Work to be completed – In the records below, find the line with "[Tìm kiếm] (1029, 97)" and the line with "Vòng Bi Côn 32318 (7618) (1001, 1433)"; return exactly those lines and every line between them.

Exercise materials –
+ + +

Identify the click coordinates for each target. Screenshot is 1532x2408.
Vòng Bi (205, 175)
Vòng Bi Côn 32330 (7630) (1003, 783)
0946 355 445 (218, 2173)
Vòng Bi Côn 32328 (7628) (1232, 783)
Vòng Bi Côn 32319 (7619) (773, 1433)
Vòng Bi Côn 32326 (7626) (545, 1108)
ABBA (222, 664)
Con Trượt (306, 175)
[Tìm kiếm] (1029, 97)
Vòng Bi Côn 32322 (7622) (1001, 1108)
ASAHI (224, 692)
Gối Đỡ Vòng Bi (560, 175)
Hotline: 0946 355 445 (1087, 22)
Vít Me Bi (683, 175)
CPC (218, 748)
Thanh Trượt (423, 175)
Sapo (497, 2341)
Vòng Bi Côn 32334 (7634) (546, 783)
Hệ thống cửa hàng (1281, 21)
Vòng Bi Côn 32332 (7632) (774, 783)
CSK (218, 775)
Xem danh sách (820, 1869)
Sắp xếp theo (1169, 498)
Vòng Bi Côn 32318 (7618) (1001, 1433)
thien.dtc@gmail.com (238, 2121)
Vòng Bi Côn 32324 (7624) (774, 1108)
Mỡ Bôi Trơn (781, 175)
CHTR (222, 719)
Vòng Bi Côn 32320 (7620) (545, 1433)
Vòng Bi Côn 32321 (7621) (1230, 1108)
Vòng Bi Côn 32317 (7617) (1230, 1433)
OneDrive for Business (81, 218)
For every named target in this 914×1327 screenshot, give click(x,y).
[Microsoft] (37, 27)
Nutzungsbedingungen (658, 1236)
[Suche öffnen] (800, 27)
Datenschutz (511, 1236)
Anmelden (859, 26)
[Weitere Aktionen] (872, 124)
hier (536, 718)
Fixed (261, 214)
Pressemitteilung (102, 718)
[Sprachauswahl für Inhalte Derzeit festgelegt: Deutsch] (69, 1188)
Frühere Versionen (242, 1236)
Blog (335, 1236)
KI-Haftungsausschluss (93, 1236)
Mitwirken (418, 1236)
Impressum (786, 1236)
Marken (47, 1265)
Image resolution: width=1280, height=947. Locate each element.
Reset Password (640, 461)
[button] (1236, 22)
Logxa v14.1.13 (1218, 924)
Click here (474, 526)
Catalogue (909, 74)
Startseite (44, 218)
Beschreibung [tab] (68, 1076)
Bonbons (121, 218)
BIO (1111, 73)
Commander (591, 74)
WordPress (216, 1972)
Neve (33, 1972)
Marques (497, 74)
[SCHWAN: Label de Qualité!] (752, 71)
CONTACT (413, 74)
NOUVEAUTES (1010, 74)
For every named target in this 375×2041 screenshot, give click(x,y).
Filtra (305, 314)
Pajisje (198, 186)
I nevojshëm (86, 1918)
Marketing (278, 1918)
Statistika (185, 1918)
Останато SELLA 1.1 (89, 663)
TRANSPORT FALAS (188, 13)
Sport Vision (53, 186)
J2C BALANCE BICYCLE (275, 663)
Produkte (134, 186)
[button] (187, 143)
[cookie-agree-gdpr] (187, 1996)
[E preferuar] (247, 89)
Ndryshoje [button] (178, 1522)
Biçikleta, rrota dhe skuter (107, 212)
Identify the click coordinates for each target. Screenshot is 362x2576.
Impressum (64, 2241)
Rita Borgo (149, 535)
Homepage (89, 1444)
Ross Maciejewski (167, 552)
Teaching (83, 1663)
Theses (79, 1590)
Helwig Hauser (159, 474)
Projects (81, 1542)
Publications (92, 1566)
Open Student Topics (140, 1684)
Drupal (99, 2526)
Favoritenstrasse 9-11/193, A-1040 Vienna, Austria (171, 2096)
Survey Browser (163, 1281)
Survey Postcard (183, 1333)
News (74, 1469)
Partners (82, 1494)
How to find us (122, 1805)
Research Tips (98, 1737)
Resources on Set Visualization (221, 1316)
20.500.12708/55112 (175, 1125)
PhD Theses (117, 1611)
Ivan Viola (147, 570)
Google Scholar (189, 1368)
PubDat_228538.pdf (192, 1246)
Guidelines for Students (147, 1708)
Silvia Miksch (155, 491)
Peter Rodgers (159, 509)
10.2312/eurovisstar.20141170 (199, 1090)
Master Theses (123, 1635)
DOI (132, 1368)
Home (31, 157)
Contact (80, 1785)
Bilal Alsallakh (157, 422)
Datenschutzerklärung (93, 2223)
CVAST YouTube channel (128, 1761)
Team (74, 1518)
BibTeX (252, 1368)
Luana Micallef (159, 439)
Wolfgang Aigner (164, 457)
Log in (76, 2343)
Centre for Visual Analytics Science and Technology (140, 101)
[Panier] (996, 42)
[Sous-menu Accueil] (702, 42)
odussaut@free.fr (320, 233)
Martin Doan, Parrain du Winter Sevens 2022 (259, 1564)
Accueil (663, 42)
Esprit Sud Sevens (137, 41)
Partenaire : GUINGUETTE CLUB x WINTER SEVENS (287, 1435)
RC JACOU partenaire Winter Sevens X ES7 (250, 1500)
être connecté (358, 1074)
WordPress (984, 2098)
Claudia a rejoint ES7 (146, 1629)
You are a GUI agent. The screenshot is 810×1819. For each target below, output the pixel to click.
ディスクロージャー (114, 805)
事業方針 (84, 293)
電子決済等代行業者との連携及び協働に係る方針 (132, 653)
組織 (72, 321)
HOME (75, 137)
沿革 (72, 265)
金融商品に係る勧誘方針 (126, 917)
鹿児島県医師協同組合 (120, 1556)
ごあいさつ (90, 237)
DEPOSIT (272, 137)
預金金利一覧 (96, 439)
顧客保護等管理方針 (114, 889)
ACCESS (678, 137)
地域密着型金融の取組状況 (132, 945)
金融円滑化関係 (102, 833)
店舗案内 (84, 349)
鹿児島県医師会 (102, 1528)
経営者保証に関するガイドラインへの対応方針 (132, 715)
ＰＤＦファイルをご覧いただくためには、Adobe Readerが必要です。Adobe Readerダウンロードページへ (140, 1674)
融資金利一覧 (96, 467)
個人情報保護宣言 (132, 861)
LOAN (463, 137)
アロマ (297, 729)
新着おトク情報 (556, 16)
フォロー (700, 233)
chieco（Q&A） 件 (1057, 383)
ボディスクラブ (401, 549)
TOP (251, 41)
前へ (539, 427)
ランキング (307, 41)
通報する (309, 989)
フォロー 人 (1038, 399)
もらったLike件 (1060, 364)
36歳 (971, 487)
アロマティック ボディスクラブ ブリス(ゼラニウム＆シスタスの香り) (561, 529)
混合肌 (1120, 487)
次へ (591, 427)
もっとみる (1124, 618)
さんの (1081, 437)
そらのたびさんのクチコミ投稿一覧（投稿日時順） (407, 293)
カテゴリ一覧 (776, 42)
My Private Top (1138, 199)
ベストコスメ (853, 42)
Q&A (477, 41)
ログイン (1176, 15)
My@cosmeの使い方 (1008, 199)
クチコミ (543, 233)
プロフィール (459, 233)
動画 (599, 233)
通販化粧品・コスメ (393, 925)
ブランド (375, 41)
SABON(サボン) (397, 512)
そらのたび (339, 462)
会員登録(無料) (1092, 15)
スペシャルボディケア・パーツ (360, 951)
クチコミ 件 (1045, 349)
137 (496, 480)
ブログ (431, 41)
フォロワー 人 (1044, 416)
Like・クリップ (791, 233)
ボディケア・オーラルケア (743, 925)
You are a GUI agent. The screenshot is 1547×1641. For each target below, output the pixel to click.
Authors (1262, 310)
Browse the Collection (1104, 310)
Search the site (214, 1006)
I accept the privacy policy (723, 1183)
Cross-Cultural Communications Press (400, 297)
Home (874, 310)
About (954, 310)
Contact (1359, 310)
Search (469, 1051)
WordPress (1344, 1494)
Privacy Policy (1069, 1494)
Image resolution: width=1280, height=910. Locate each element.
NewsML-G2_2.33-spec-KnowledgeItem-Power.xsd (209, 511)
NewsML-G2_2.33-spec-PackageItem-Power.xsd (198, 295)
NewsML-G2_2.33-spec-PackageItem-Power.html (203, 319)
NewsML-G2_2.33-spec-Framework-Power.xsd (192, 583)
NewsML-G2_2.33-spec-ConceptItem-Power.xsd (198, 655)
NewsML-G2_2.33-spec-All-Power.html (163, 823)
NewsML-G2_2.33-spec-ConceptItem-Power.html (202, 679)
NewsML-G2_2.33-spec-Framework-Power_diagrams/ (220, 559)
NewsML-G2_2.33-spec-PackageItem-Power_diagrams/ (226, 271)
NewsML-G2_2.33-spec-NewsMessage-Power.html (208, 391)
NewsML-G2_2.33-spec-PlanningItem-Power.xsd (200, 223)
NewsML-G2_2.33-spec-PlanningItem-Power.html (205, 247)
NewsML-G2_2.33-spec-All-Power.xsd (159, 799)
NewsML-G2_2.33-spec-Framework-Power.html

+ + +

Result for this task –
[Tìm kiếm] (1029, 97)
Vòng Bi Côn 32322 (7622) (1001, 1108)
ASAHI (224, 692)
Gối Đỡ Vòng Bi (560, 175)
Hotline: 0946 355 445 (1087, 22)
Vít Me Bi (683, 175)
CPC (218, 748)
Thanh Trượt (423, 175)
Sapo (497, 2341)
Vòng Bi Côn 32334 (7634) (546, 783)
Hệ thống cửa hàng (1281, 21)
Vòng Bi Côn 32332 (7632) (774, 783)
CSK (218, 775)
Xem danh sách (820, 1869)
Sắp xếp theo (1169, 498)
Vòng Bi Côn 32318 (7618) (1001, 1433)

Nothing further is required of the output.